I am asked to show that such an annuity for $n$ years will be expressed as,
$$\frac{2(Ia)_{\bar n|} - a_{\bar n|}-n^2u^{n+1}}{1-u}$$
where $u=\frac{1}{1+i}$ and $i$ is the annual effective interest rate.
So essentially the sum
$u+4u^2+9u^3+...+nu^n$. My idea was $u+(2u^2+2u^2)+(3u^3+3u^3+3u^3)+...$ and make a series of annuities which we are familiar with e.g. Increasing annuity, immediate annuity, but this only made it super complicated. But I can't think of any other way that might lead to solving this.
Any help? Does anyone know how to prove this?
Thanks a lot
Answer:
Let us denote such an annuity as $\bar S$.
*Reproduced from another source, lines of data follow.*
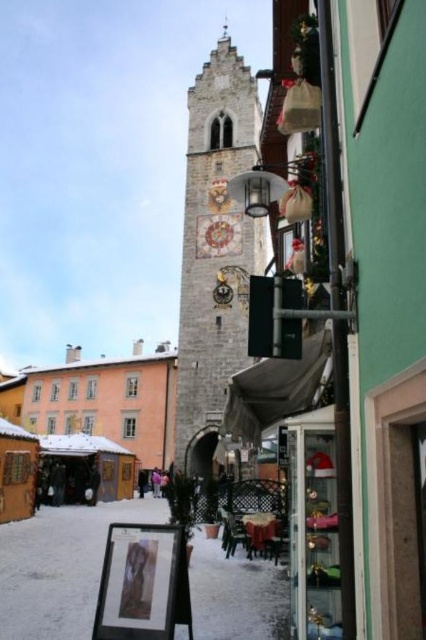 Question: Is stone clock tower at center positioned behind orange matte building at center?

Choices:
 (A) yes
 (B) no

Answer: (B)

Question: Can you confirm if stone clock tower at center is positioned above orange matte building at center?

Choices:
 (A) yes
 (B) no

Answer: (A)

Question: Which of the following is the closest to the observer?

Choices:
 (A) (250, 220)
 (B) (124, 412)

Answer: (A)

Question: Considering the relative positions of stone clock tower at center and orange matte building at center in the image provided, where is stone clock tower at center located with respect to orange matte building at center?

Choices:
 (A) right
 (B) left

Answer: (A)

Question: Which point is closer to the camera?

Choices:
 (A) (146, 364)
 (B) (250, 88)

Answer: (B)

Question: Which point appears closest to the camera in this image?

Choices:
 (A) (164, 353)
 (B) (241, 326)

Answer: (B) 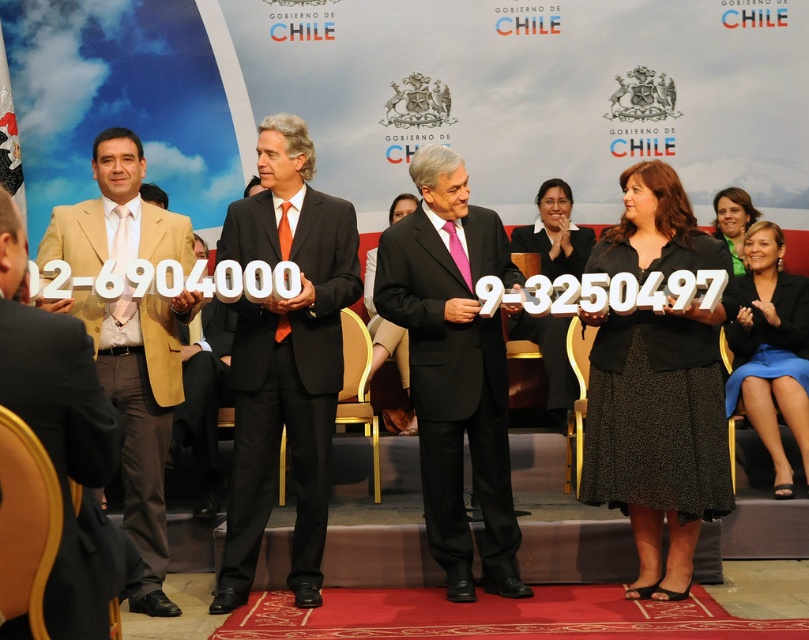 You are attending the formal event under the banner of Gobierno de Chile. You notice a point marked at coordinates (454, 368). Based on the scene description, where is this point located?

The point (454, 368) is located on the black matte suit at center.

Consider the image. You are attending a formal event at the Government of Chile. You notice two people on stage wearing a matte black suit at center and a black dress at center. Which one is positioned to the left?

The matte black suit at center is positioned to the left of the black dress at center.

You are attending a virtual event and need to focus on the blue fabric skirt at lower right and the matte black dress at center. Which one appears nearer to you in the image?

The blue fabric skirt at lower right is closer to the viewer than the matte black dress at center. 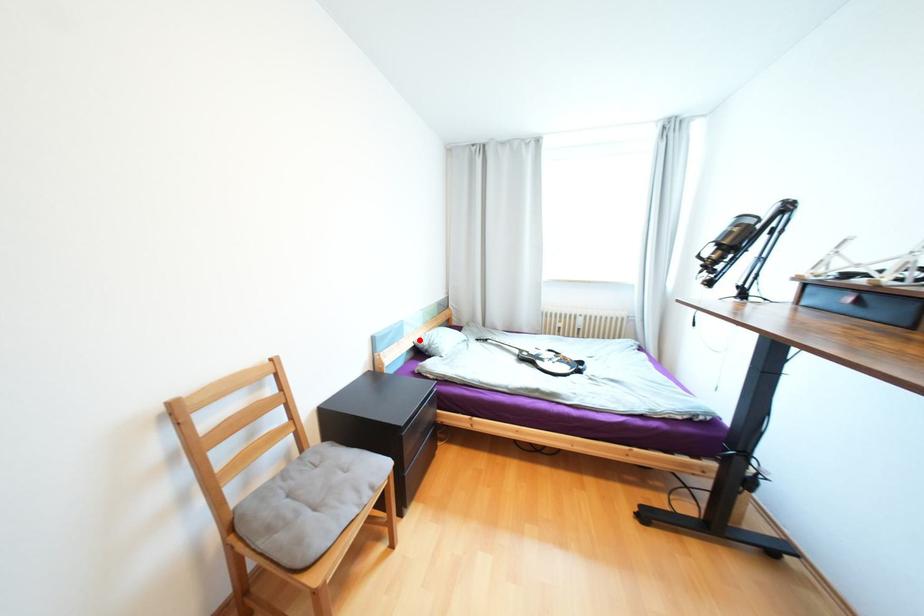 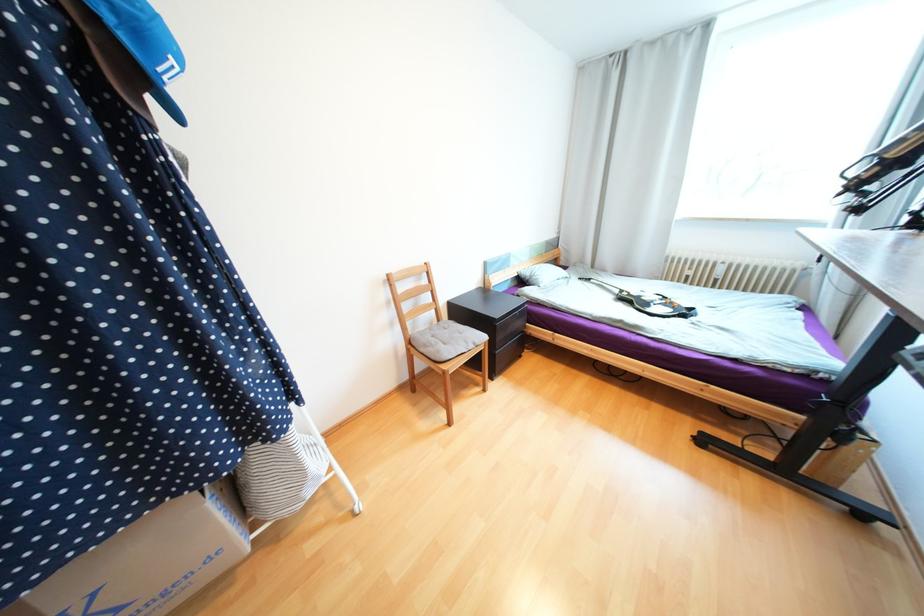 Find the pixel in the second image that matches the highlighted location in the first image.

(524, 270) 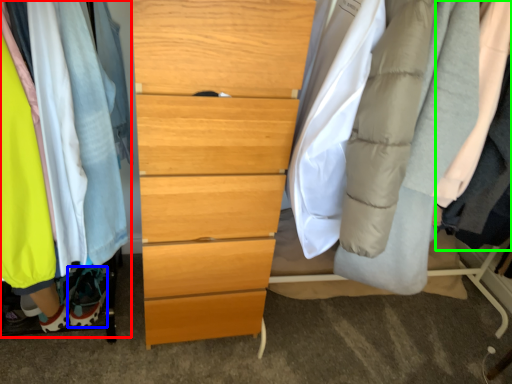 Question: Considering the real-world distances, which object is farthest from closet (highlighted by a red box)? shoe (highlighted by a blue box) or robe (highlighted by a green box)?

Then $$\bar S = u + 4u^2 + 9u^3 +\cdots +n^2u^n \tag{1}$$ Now multiply (1) by u ,
$$u\bar S = u^2 + 4u^3 + 9u^4 +\cdots +n^2u^{n+1} \tag{2}$$
Substract (1)-(2),
$$(1-u)\bar S = u+3u^2+5u^3+7u^4+\cdots+(2n-1)u^n - n^2u^{n+1}$$
$$(1-u)\bar S = (2u-u)+(4u^2-u^2)+(6u^3-u^3)+\cdots+(2nu^n-u^n) - n^2u^{n+1}$$
$$ (1-u)\bar S = 2(u+2u^2+3u^3+\cdots+nu^n)-(u+u^2+u^3+\cdots+u^n)-n^2u^{n+1}$$
The terms in the first bracket constitute an increasing annuuity with P = 1 and D = 1 and the terms in the next bracket constitute an immediate annuity. Thus if you rearrange terms, you get
$$(1-u)\bar S = 2(Ia)_{\bar n|} - a_{\bar n|}-n^2u^{n+1}$$
$$\bar S = \frac{2(Ia)_{\bar n|} - a_{\bar n|}-n^2u^{n+1}}{1-u}$$